[Source records]
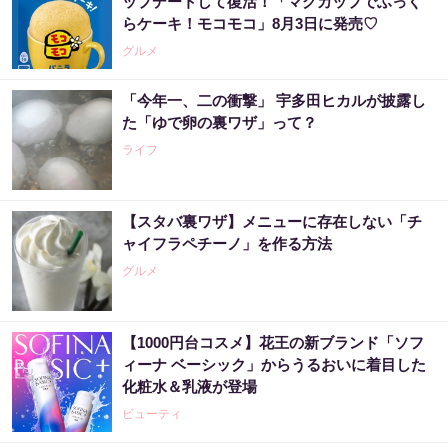
ップデートして復活！「マグカップでふっく
らケーキ！モコモコ」8月3日に発売♡
グルメ
「今年一、二の衝撃」 宇多田ヒカルが披露し
た「ゆで卵の裏ワザ」って？
ライフ
【スタバ裏ワザ】メニューに存在しない「チ
ャイフラペチーノ」を作る方法
グルメ
【1000円台コスメ】花王の新ブランド「ソフ
ィーナ ベーシック」からうるおいに着目した
化粧水＆乳液が登場
ビューティ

_Exercise objective_. Please retype the data exactly as it appears, but without any of its pictures.

_Solution_.
ップデートして復活！「マグカップでふっく
らケーキ！モコモコ」8月3日に発売♡
グルメ
「今年一、二の衝撃」 宇多田ヒカルが披露し
た「ゆで卵の裏ワザ」って？
ライフ
【スタバ裏ワザ】メニューに存在しない「チ
ャイフラペチーノ」を作る方法
グルメ
【1000円台コスメ】花王の新ブランド「ソフ
ィーナ ベーシック」からうるおいに着目した
化粧水＆乳液が登場
ビューティ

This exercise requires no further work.